While trying to find the resolvent online, we found that there's a number of programmers having problems loading large size csv to WEKA. Either the file itself is not accepted, or the loading and processing process take too much of their time.  
Therefore, we come into aggreement to code the classifers ourselves. 

Below takes in the predictions as an array and the correct classifications and uses the two to return the confidence interval

In [None]:
# confidenceInterval.py

import numpy as np

# TODO: expand evaluator to handle continuous class labels

# class_labels must be discrete and not continuous and numerical

class confidenceInterval:
    CLT_PROB_DIST = {0.1 : 3.09,    # 99.8% confidence
                 0.5 : 2.58,     # 99%     "
                 1.0 : 2.33,    # 98%      "
                 5.0 : 1.65,    # 90%      "
                 10.0 : 1.28,   # 80%      "
                 20.0 : 0.84,   # 60%      "
                 40.0 : 0.25}   # 20%      "
    MAX_SPREAD = 100
    p = None
    q = None
    variance = None
    SN = None
    N = None
    confidence = None
    
    
    def __init__(self, predictions=None, class_labels=None):
        pass

    def quantizeConfidence(self, confidence):
        index = (100 - confidence)/2.0
        values = np.array([0.1, 0.5, 1.0, 5.0, 10.0, 20.0, 40.0])
        diffs = abs(values - index)
        index = values[np.argmin(diffs)]
        return (100 - (2*index)) , index

    
    def establish(self, predictions, class_labels, confidence=90):
        
        assert (len(predictions) == len(class_labels))

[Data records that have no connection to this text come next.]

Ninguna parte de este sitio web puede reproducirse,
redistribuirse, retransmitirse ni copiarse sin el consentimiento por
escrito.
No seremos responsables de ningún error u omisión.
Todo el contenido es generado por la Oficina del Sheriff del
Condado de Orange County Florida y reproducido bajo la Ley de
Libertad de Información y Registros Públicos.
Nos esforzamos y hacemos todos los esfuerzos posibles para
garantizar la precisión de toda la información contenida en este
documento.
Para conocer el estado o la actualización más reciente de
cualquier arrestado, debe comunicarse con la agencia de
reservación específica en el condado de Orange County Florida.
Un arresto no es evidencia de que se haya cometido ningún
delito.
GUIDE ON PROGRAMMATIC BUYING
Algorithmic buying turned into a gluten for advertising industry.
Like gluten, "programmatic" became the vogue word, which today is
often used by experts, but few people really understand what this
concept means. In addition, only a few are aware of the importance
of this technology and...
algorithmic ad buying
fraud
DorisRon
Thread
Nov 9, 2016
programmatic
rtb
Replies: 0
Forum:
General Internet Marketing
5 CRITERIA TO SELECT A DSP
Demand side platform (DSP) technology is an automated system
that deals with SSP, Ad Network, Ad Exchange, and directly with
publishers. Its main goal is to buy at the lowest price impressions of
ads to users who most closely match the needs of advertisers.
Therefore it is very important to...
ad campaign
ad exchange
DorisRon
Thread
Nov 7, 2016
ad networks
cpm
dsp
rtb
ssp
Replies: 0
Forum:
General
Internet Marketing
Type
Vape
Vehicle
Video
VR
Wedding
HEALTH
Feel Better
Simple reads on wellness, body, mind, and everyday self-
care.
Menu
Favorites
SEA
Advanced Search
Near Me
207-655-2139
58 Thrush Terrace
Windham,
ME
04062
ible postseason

        self.confidence, index = self.quantizeConfidence(confidence)
        self.N = len(predictions)

        # ensure that the input arrays are of type numpy.array
        predictions = np.array(predictions)     # predictions.shape = (N,)
        class_labels = np.array(class_labels)   # class_labels.shape = (N,)

        # check to make sure they are the same shape
        assert (predictions.shape == class_labels.shape)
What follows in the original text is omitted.